### Stored items from a collection
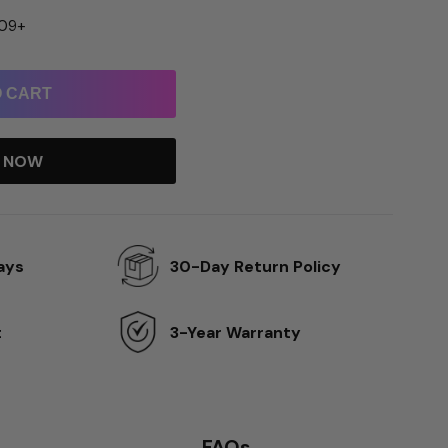
109+
O CART
T NOW
ays
30-Day Return Policy
t
3-Year Warranty
FAQs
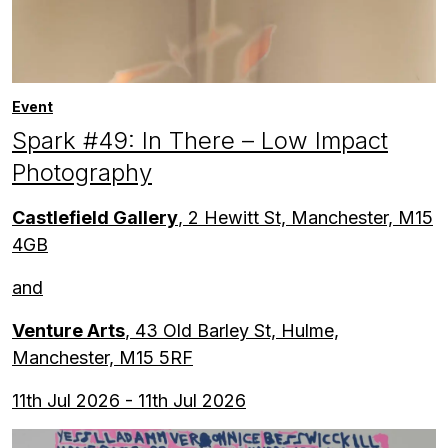
Event
Spark #49: In There – Low Impact
Photography
Castlefield Gallery
, 2 Hewitt St, Manchester, M15
4GB
and
Venture Arts
, 43 Old Barley St, Hulme,
Manchester, M15 5RF
11th Jul 2026 - 11th Jul 2026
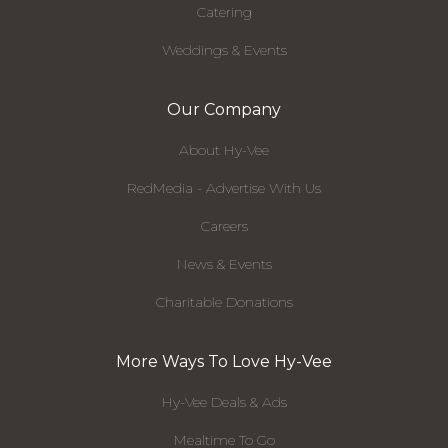
Catering
Weddings & Events
Our Company
About Hy-Vee
RedMedia - Advertise With Us
Careers
News & Events
Charitable Donations
More Ways To Love Hy-Vee
Hy-Vee Deals & Ads
Mealtime To Go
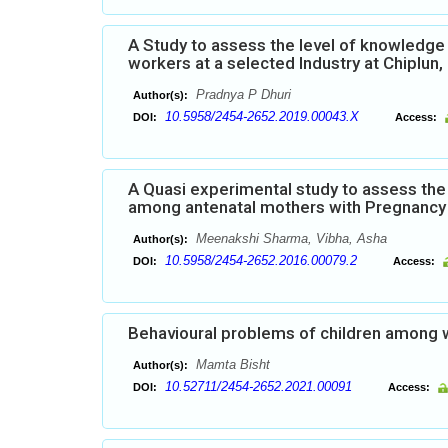
A Study to assess the level of knowledg
workers at a selected Industry at Chiplun
Pradnya P Dhuri
Author(s):
10.5958/2454-2652.2019.00043.X
DOI:
Access:
A Quasi experimental study to assess the
among antenatal mothers with Pregnancy I
Meenakshi Sharma, Vibha, Asha
Author(s):
10.5958/2454-2652.2016.00079.2
DOI:
Access:
Behavioural problems of children among 
Mamta Bisht
Author(s):
10.52711/2454-2652.2021.00091
DOI:
Access:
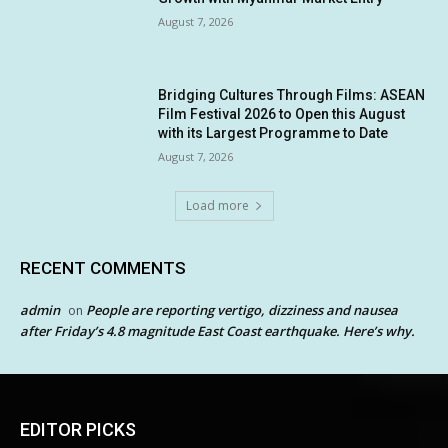
August 7, 2026
Bridging Cultures Through Films: ASEAN
Film Festival 2026 to Open this August
with its Largest Programme to Date
August 7, 2026
Load more
RECENT COMMENTS
admin
People are reporting vertigo, dizziness and nausea
on
after Friday’s 4.8 magnitude East Coast earthquake. Here’s why.
EDITOR PICKS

### ACTIVITY
Wherever a line above contains the string "among", copy that line.

### RESPONSE TO THIS EXERCISE
among antenatal mothers with Pregnancy I
Behavioural problems of children among 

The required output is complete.